See ICD 1.9/3.6 for more details.
Gemini provides the following services to instruments via the Services Panel. For bench-mounted instruments, Gemini may provide the same or subset of Systems Services to another location on a case-by-case basis. Ideally instruments will have a patch panel to facilitate hook up to the service panel, and the instrument should come with equipment used in typical setup including interconnecting hoses, cables, etc.
|Dowtherm SR-1, 40 % by volume and water
|Helium Closed Cycle Coolant
|GM Cooler Types
|Wired ethernet only (GN) / Wired or wireless ethernet (GS)
|UPS and MAINS
AC power frequency 60Hz (GN) / 50Hz (GS)
Gemini Observatory and Operational Environments
See ICD 1.9/5.0 for more details.
This set of environmental measurements for both sites provides temperature, pressure and humidity data collected over two years. The data was taken from an external weather station near each telescope and the data sampling is not strictly uniform.
|4200m (GN) / 2700m (GS)
|Ambient air temperature
|-15C to +25C
|Ambient air temperature rate of change
|up to 1.3C/hr
|0% to 100%
|Gravity component limits
(components vary continuously in discrete steps)
|X axis +/-1g
|Y axis +/-1g
|Z axis -1g to 0g
|Varies between sites
Integration and Testing at Gemini
New instruments and systems will undergo several stages of integration and testing (I&T) with the final stage occuring at the telescope itself. Gemini sees value in working closely with instrument teams during both pre-delivery and post-delivery I&T.
Pre-Delivery Expectations for I&T
Gemini advocates for a strong pre-delivery I&T program, for several reasons.
- To identify issues earlier if possible and to reduce risk.
- To identify issues while still at contractor site, where the development team is located and available to facilitate troubleshooting.
- To reduce the amount of problem solving performed at altitude, on the summit, where there is less oxygen as well as less in-person support.
- Pre-delivery I&T is an important time for knowledge transfer between contractor teams and Gemini staff who will be supporting the instrument.

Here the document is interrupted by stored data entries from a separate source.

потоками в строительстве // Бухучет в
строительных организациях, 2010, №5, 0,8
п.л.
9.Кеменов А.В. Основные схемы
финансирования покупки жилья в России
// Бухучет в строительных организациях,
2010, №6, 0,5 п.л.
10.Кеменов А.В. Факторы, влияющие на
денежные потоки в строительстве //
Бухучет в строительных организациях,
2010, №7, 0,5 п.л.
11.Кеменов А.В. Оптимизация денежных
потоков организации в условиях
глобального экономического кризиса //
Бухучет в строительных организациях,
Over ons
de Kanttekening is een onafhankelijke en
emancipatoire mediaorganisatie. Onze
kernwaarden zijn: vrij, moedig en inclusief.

Pre-delivery I&T is recommended to include:
- Flexure testing.
- Optical alignment.
- Initial measurement of key performance parameters.
- Software testing.
Post-Delivery Expectations for I&T
Post-delivery I&T may occur at both base and summit, or just at the summit. At this point, I&T should be focused on integration with Gemini systems which could not be simulated at the contractor site. We do expect to perform some re-assembly, re-alignment, etc. as some disassembly may be necessary for shipping. On-site contractor support will be expected for this. Much of the Gemini-focused I&T will require close collaboration with Gemini staff, and they will coordinate the ENTs and then the commissioning runs with Gemini operations.
Gemini Facilities for I&T
Gemini has lab spaces at GN base facility, and at both GN and GS summit facilities (3 labs total).
All of the lab spaces offer:
- Systems services as described in ICD 1.9/3.6 can be made available.

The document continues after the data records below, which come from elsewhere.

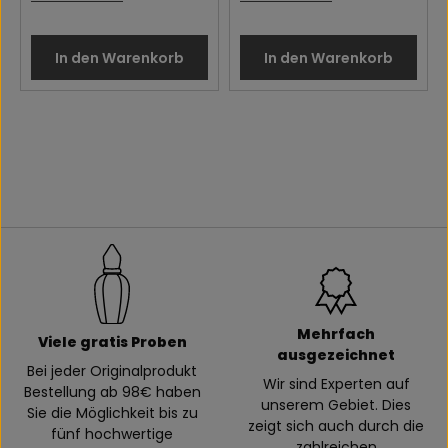
In den Warenkorb
In den Warenkorb
Mehrfach
Viele gratis Proben
ausgezeichnet
Bei jeder Originalprodukt
Wir sind Experten auf
Bestellung ab 98€ haben
unserem Gebiet. Dies
Sie die Möglichkeit bis zu
zeigt sich auch durch die
fünf hochwertige
zahlreichen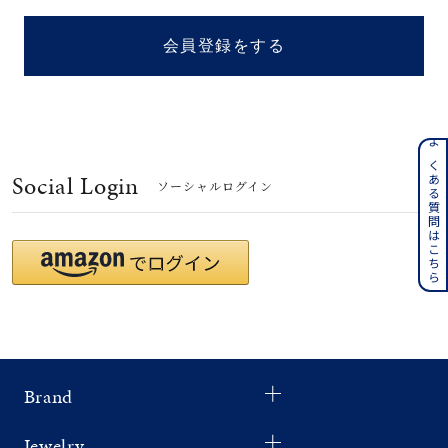
着用シーン
会員登録をする
コレクション
レディース
～
よくある質問はこちら
リングサイズ
Social Login
ソーシャルログイン
メンズ
～
リングサイズ
価格
¥0
¥400,
Brand
在庫
在庫ありのみ
すべて表示
Jewelry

- Connectivity to telescope software systems.
- A flex rig for flexure testing. It is possible to simulate each angle the instrument may see and there is a calibration source to aid in measuring flexure too.
- A small clean room. The rooms are limited in size and cannot fit an entire assembled instrument, generally, and there is no crane inside the clean room for lifting a complete instrument.
I&T Requiring Telescope Time
Gemini does not have test beds or simulations of the following. Time must be scheduled on the telescope in order to do I&T. Time is requested through engineering task requests ("ENTs"), and Gemini staff will assist in generating and submitting these.
- Gemini telescope pupil / optical path.
- Gemini calibration unit (GCAL).
- Gemini acquisition and guiding unit (A&G).
Gemini provides facility handling equipment for handling, manoeuvering and installing instruments, as described in ICD 1.9/2.7. Newer instruments may provide their own handling carts.